JOE PASTERIS/THE ITHACAN
ANDREW HEMINGWAY SPEAKS about communist artists in the United States in the 1930s last Thursday at the Handwerker Gallery.
|
|
Communists portrayed different realities in art
BY SAMI KHAN - Staff Writer
April 12, 2001
On a nice warm sunny day last Thursday, while the first taste of spring settled into the Ithaca air and students’ thoughts were focused
on the summer break a month
away, communists seized the
Handwerker Gallery.
With the doors open and the warm spring air filling the gallery, Andrew Hemingway from the University College in London brought a collection of communist art and spoke with his slight Yorkshire accent about “Proletarian Love and Revolutionary Art in New York” in the 1930s.
During the Great Depression, President Franklin D. Roosevelt’s New Deal coalition brought together the American left, including liberals and social democrats as well as some socialists and communists. The 1930s are viewed by many as the high point of the American left.
Hemingway said he was drawn to studying American 20th Century social history after joining the American studies program at Thames Valley College in London.
While much is known about the social history of Europe, very little is known about the social
history of the United States, said Assistant Professor Jelena Stojanovic, art history.
“Andrew Hemingway’s work represents one of the most important voices in social history,” Stojanovic said.
Hemingway, a tall lanky man with rose-colored cheeks, rested his hands delicately on the podium while more than 20 students sat in the gallery quickly moving their eyes from the art scholar to the two projection screens he had set up displaying the communist art.
The social historian’s lecture
focused on the conflicting ideas of reality in the Soviet Union during the 1930s and “Russia as it appeared in the minds of American Communists,” as Hemingway said.
Many American party members were aware of the gruesome nature of Stalin’s regime, but decided to ignore it and opted instead to embrace the fantasy land propaganda produced by the Soviet state.
One of the problems for American communist artists looking for inspiration from the U.S.S.R. was that Soviet art was less well-known
than Soviet cinema or literature, Hemingway said.
American Communist artists also struggled with the question of how aesthetic quality could be fused with the class and political content necessary for Marxist consciousness, he said.
Hemingway showed some of Hugo Gellot’s work that consisted of gigantic male superworkers with glorified phallic muscular features. Hemingway said they looked like stormtroopers in overalls.
While Gellot portrayed hyper-masculinized figures, other Communist artists attempted to break the chauvinist stereotypes of the communist mythos.

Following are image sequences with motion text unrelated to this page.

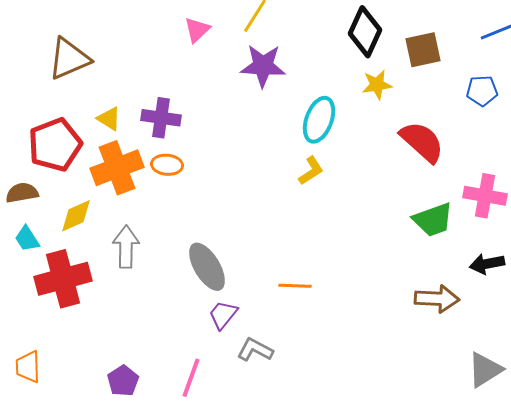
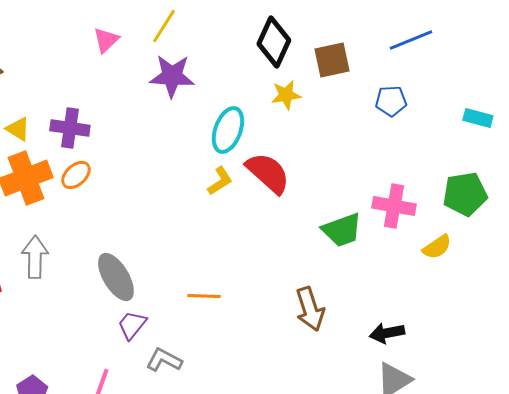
red semicircle: (422, 142) -> (268, 173), moved
orange ellipse: (167, 165) -> (76, 175), turned -48
black arrow: (487, 264) -> (387, 333), moved
brown arrow: (437, 299) -> (310, 309), moved, turned 69

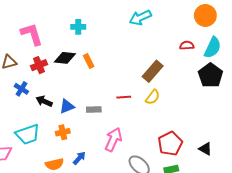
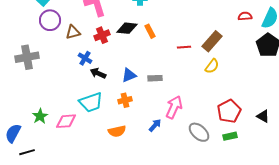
red line: (124, 97) -> (184, 47), moved
black arrow: (44, 101) -> (98, 73), moved
blue arrow: (79, 158) -> (155, 125), moved

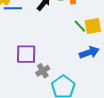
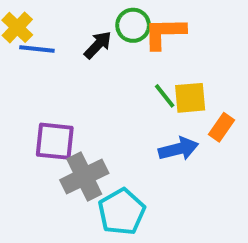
gray cross: (43, 71) -> (84, 177), size x1.6

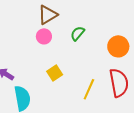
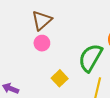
green semicircle: (78, 33) -> (90, 58), moved, size x1.8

One of Philip Evergood’s paintings showed grotesque caricatures of proletarians dancing
for the amusement of a sadistic bourgeoisie, Hemingway said. Evergood’s proletariat had accentuated buttocks and thighs and
deformed faces.
“The work hints at a frustrated desire,” Hemingway said. “Such an image of the proletariat made Communists weary, I suspect.”
American Communists were uneasy about the way Evergood challenged the communist fantasy by searching for the “deeper reality” of the proletariat, Hemingway said.
Another work that challenged the communist fantasy was an advertisement in the Communist Party publication “The Daily Worker.” The ad displayed a woman in workers’ garb stretching her arms out and calling people to an election rally.
The rally ad was in opposition to another ad in “The Daily Worker” that showed a skinnier woman wearing an elegant hat and a long dress — “traditional” clothes.
The conflicting representations and roles of women in the art of the Communist movement exposed the larger problems that plagued the Communist Party’s politics and uncovered the truths beneath the Stalinist fantasy that many American Communists bought into, Hemingway said.
Junior Denitsa Savakova, an art history major, said she found the combination of art, communism and social history interesting.
“I’m from a former Communist country,” Savakova said referring to her home country of Bulgaria.
Savakova said her experience with life in the Soviet bloc gives her a healthy skepticism about Marxism, yet she enjoyed the lecture.
Hemingway’s visit was the second and final lecture in the Critical Forum Lecture Series at the Handwerker Gallery.